The guard at reception saw me holding a screaming, wriggling Margie around the waist like a paper parcel and didn’t comment, but I could sense her disapproval. A couple of scary women with bad dye jobs sat up as I came into the glass waiting room. Margie was turning red and close to vomiting. The gnarled women came over, gathered around her in a solid wall, and cooed over her beetroot face, stroking her and making clucking noises. Somehow, they managed to mollify her so that she sat up on my knees, breathing heavily and holding tightly on to my arm as she looked around. I thanked them as they dispersed, and they said things in indignant Edinburgh accents. I didn’t understand the words but guessed that they were meeting my thanks with dismissal and statements of solidarity. I had dressed Margie in the faded red corduroy pinafore dress, which doesn’t look too expensive. I didn’t want to make Susie stand out, and I was glad of it now: I don’t know if they would have helped me if she had been head to foot in Burberry check, but maybe that’s just me being a middle-class prick. I’m stalling because I don’t want to go through the details of the visit again.

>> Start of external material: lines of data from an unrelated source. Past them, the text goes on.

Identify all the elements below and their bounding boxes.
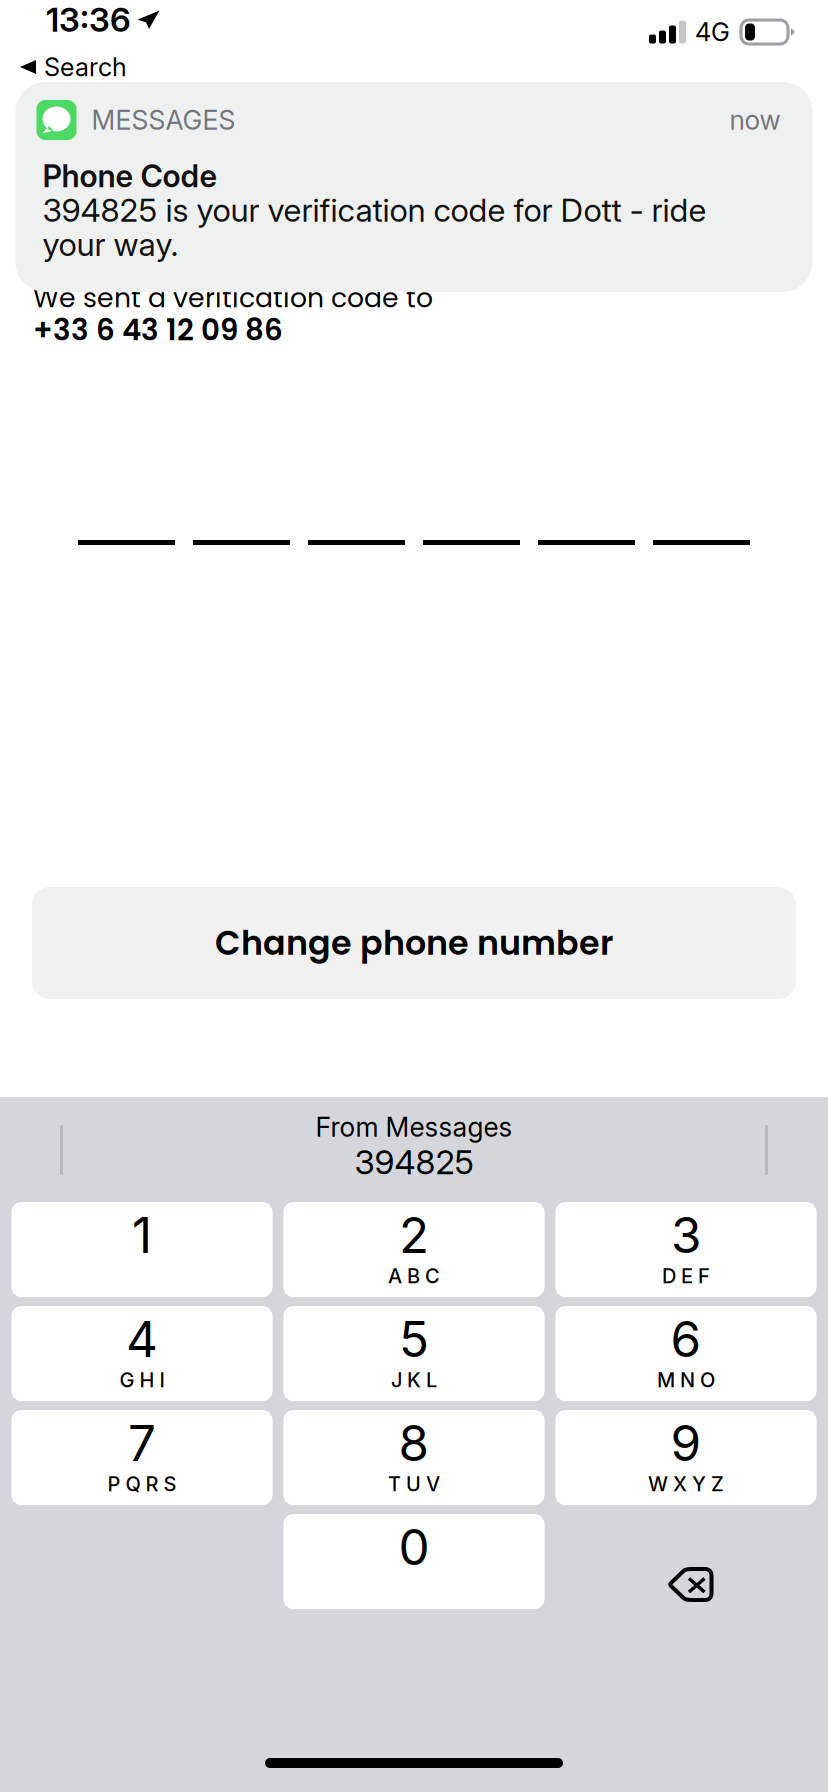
staticText: 2: [399, 1205, 429, 1265]
button[interactable]: 9: [556, 1410, 816, 1505]
button[interactable]: 7: [12, 1410, 272, 1505]
staticText: 4: [126, 1309, 158, 1369]
staticText: W X Y Z: [648, 1472, 724, 1496]
staticText: 394825 is your verification code for Dot…: [42, 191, 706, 229]
button[interactable]: 4: [12, 1306, 272, 1401]
staticText: 4G: [695, 17, 730, 47]
staticText: D E F: [662, 1264, 710, 1288]
button[interactable]: Back to Search: [0, 51, 127, 83]
staticText: 7: [128, 1413, 156, 1473]
button[interactable]: 3: [556, 1202, 816, 1297]
staticText: T U V: [388, 1472, 440, 1496]
staticText: 9: [670, 1413, 702, 1473]
staticText: J K L: [391, 1368, 437, 1392]
button[interactable]: MESSAGES: [16, 82, 812, 292]
button[interactable]: 1: [12, 1202, 272, 1297]
staticText: your way.: [42, 225, 178, 264]
staticText: We sent a veritication code to: [33, 279, 433, 317]
button[interactable]: Change phone number: [32, 887, 796, 999]
staticText: M N O: [657, 1368, 715, 1392]
staticText: P Q R S: [108, 1472, 176, 1496]
staticText: From Messages: [316, 1111, 512, 1143]
staticText: 6: [670, 1309, 702, 1369]
staticText: Change phone number: [215, 920, 613, 966]
button[interactable]: 5: [284, 1306, 544, 1401]
staticText: 0: [398, 1517, 430, 1577]
staticText: A B C: [388, 1264, 440, 1288]
button[interactable]: Delete: [556, 1514, 816, 1609]
button[interactable]: 8: [284, 1410, 544, 1505]
staticText: 13:36: [46, 0, 131, 40]
button[interactable]: 2: [284, 1202, 544, 1297]
staticText: Search: [44, 52, 127, 82]
button[interactable]: 0: [284, 1514, 544, 1609]
staticText: Phone Code: [42, 157, 218, 194]
staticText: MESSAGES: [92, 104, 236, 136]
staticText: 8: [398, 1413, 430, 1473]
staticText: 5: [399, 1309, 429, 1369]
staticText: G H I: [120, 1368, 164, 1392]
staticText: +33 6 43 12 09 86: [33, 310, 283, 351]
button[interactable]: From Messages: [214, 1097, 614, 1194]
button[interactable]: 6: [556, 1306, 816, 1401]
staticText: now: [730, 104, 780, 136]
staticText: 1: [132, 1205, 152, 1265]
staticText: 394825: [354, 1142, 474, 1182]
staticText: 3: [671, 1205, 701, 1265]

They didn’t search me this time. They just let me through with everyone else, and I saw Susie sitting at a different table at the back of the room. I expected Margie to run across the room to her darling mama, but the first thing she did when we got in there was to start coughing. It was incredibly smoky. Susie stood up when she saw her girl. She kept her eyes on Margie as we walked over; she didn’t look at me once, didn’t even offer me her cheek to kiss this time. Her hair has been cut straight across just below her shoulder blades and she looks even thinner than she did last week. Her lips are dry and have turned slightly purple. Her skin is luminescent and waxy, and her blue eyes are sad and hollow and more expressive of every nuance of thought than I have ever seen them.